St. George is beautiful. The red rock set against a seemingly perpetual blue sky never ceases to take my breath away. The leaves have finally started to change over the last couple days. As I was driving today the wind was blowing the fallen leaves and I could have sworn they were pieces of red, orange and gold construction paper. The colors were so vibrant. I can honestly say I am growing to love it here.
That being said, something about Southern Utah seems to bring about a refiner's fire in my life. When I lived here during my freshman year of college, it was the adjustment of being away from my family. They were all living their lives and having fun and I wasn't a part of it. It was a difficult adjustment to say the least. Also, my experience with student housing was... well... kind of a disaster. I think most of that had to do with my own expectations, which were unrealistic. But I digress.
This move has brought its own set of challenges, which I don't really feel the need to list. Suffice it to say these last 2 1/2 months have been a roller coaster. I feel like Ian and I are (mostly) taking it in stride, and we've been incredibly blessed in the process, but that feeling of, "C'mon... SERIOUSLY?", however momentary, sneaks its ugly head in.
I know it seems like I'm complaining, but I'm more just trying to give some details to illustrate my point. My mom sent me this the other day and I think it applies:
Often we wonder, “What did I do to deserve this?” or “Why did God have to do this to me?” Here is a wonderful explanation!

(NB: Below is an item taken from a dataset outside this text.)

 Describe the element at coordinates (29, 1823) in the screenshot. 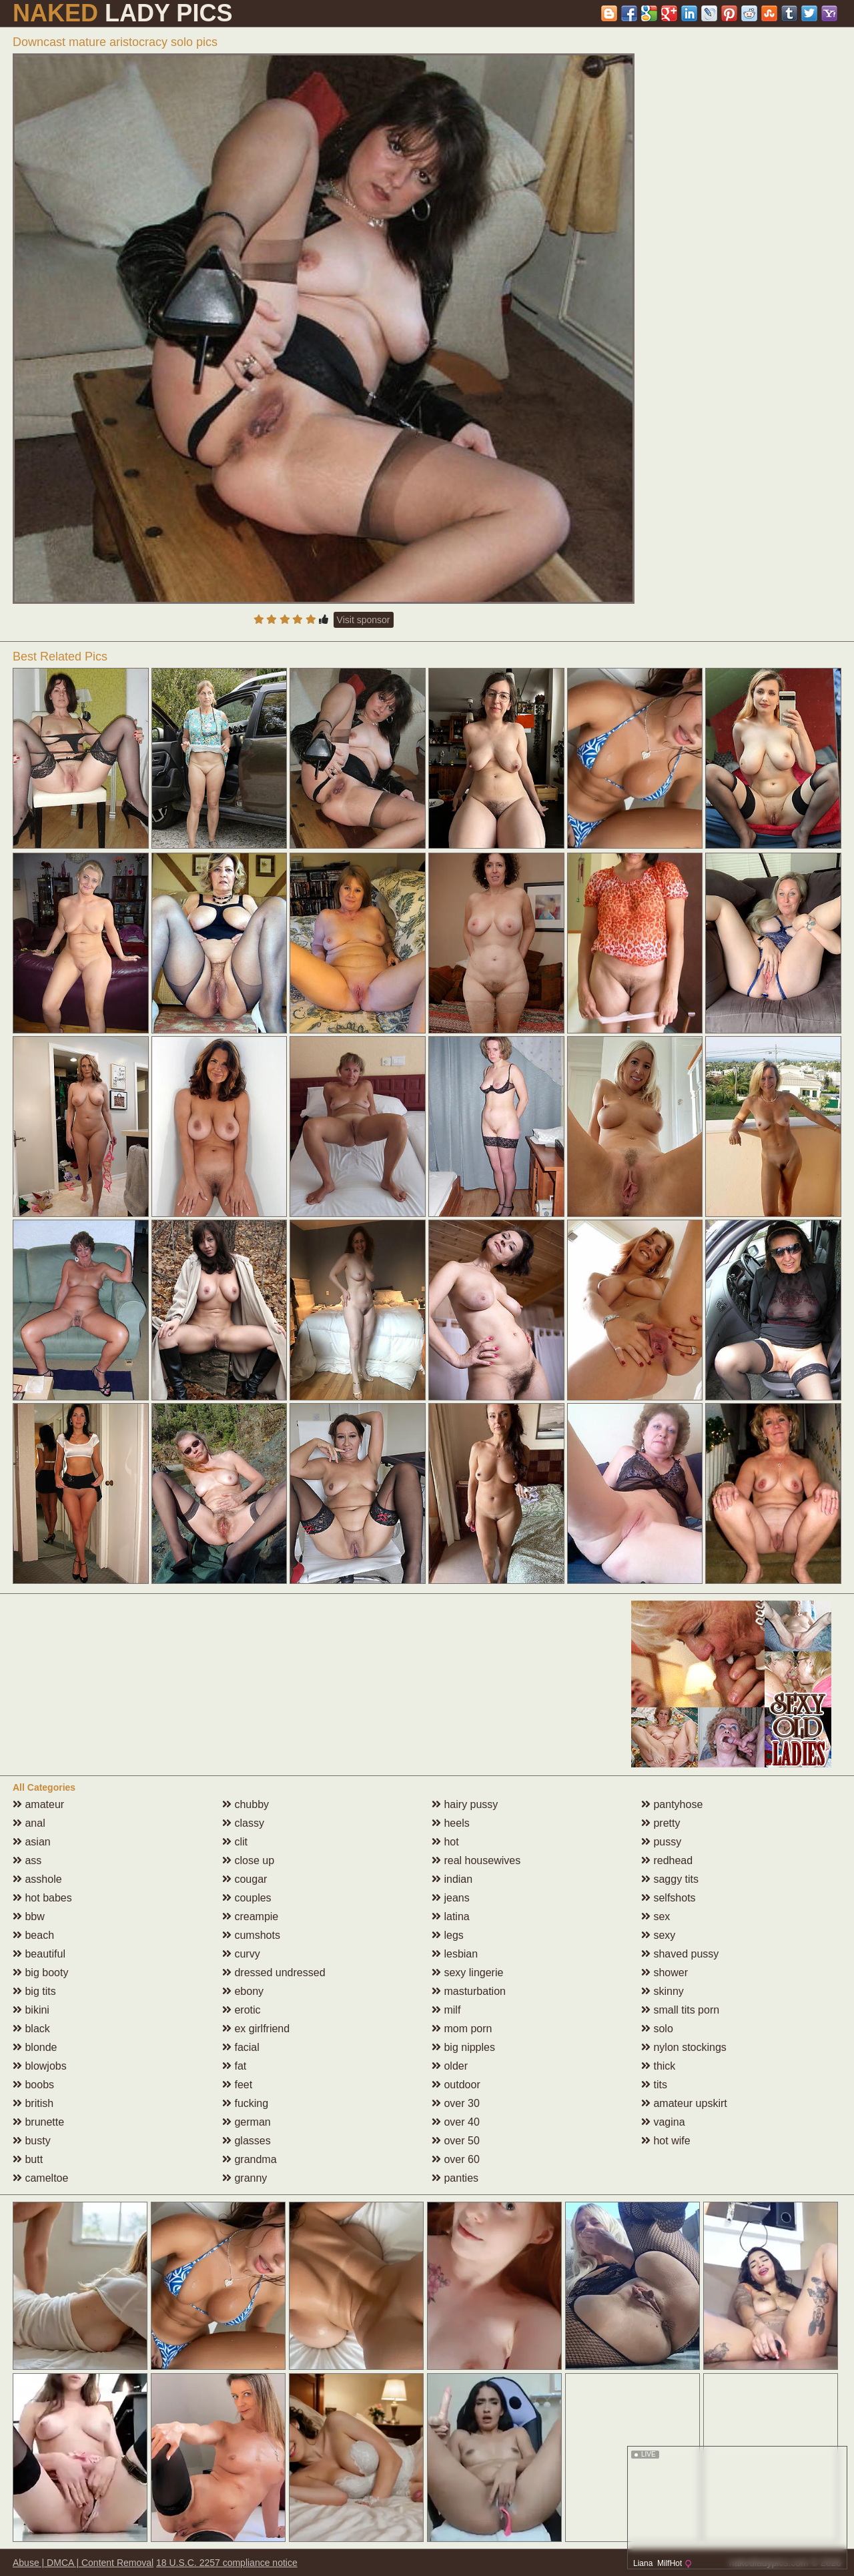

I see `anal` at that location.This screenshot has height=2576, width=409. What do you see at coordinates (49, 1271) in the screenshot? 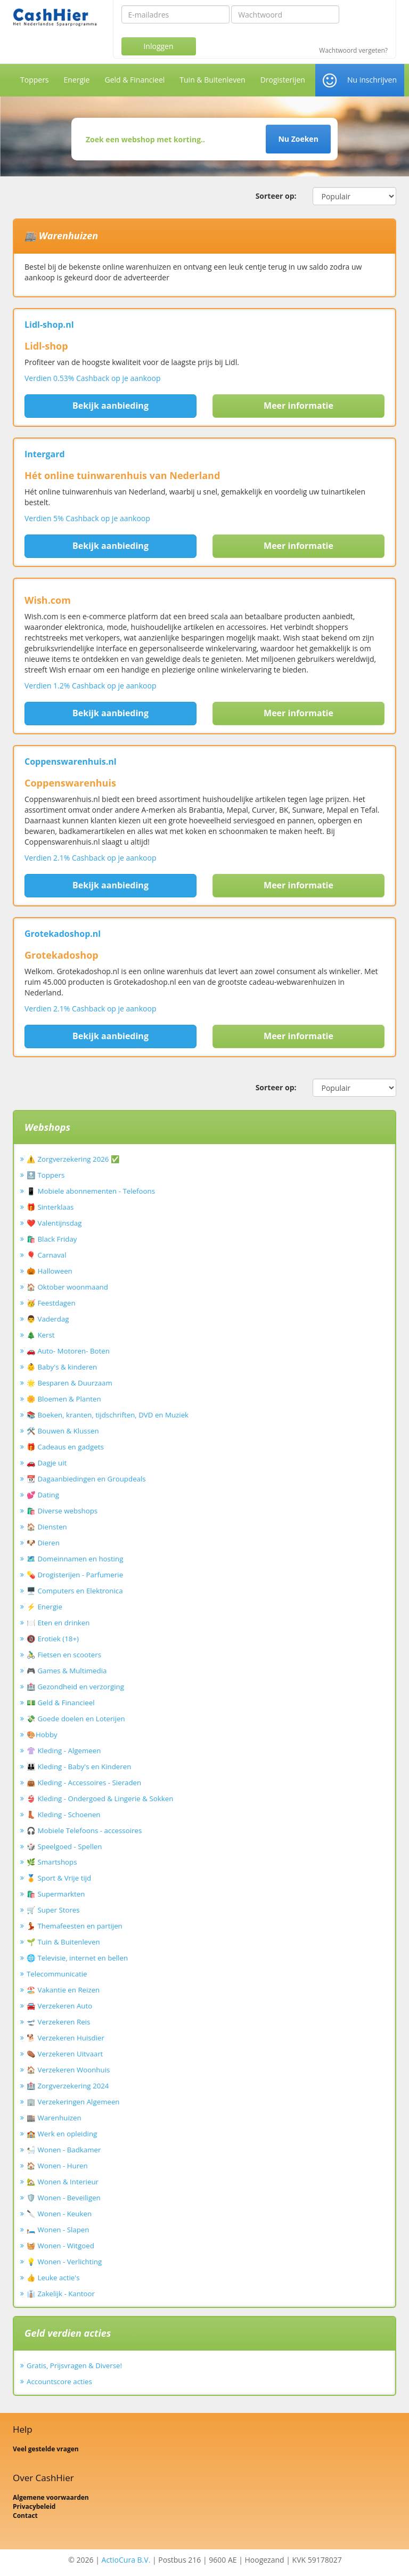
I see `🎃 Halloween` at bounding box center [49, 1271].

A daughter is telling her Mother how everything is going wrong, she’s failing algebra, her boyfriend broke up with her and her best friend is moving away.
Meanwhile, her Mother is baking a cake and asks her daughter if she would like a snack, and the daughter says, “Absolutely Mom, I love your cake.”
Here, have some cooking oil,” her Mother offers. “Yuck” says her daughter.
“How about a couple raw eggs?” “Gross, Mom!”
“Would you like some flour then? Or maybe baking soda?” “Mom, those are all yucky!”
To which the mother replies: “Yes, all those things seem bad all by themselves. But when they are put together in the right way, they make a wonderfully delicious cake! God works the same way. Many times we wonder why He would let us go through such bad and difficult times. But God knows that when He puts these things all in His order, they always work for good! We just have to trust Him and, eventually, they will all make something wonderful!”
I used to ask Ian all the time, "Why don't we seem to have any challenges?" Not that I was hoping for anything different, but things were so easy. We both had great jobs and always made ends meet with some left over; we lived in a fantastic neighborhood/ward and lived by lots of great couple friends, and any "challenges" that came up were small and easily corrected. What I realize after reading that is that was the sugar and the butter. Now we get a little bit of the raw eggs and baking soda that are going to make the cake that will eventually get us in to the celestial kingdom. (You like that? Clever, huh?)
There's a lot of beauty in the mayhem of the raw eggs and baking soda, however.
First of all, Hello! I got in to one of the toughest nursing programs in the state on my first try. I tell people that and their jaw hits the floor.
|We went to a football game at Dixie and saw some of the coolest lightning I've ever seen.|
|We live among some of Heavenly Father's most beautiful creations,|
sights that people come from all over the world to admire.
|Our townhouse is adorable, thanks to my mom and sisters, and is in the ward boundaries|
of another fantastic married student ward.
|And of course, this guy. Raw eggs and baking soda mean we get to grow closer than ever.|
And any challenge is worth that pay off.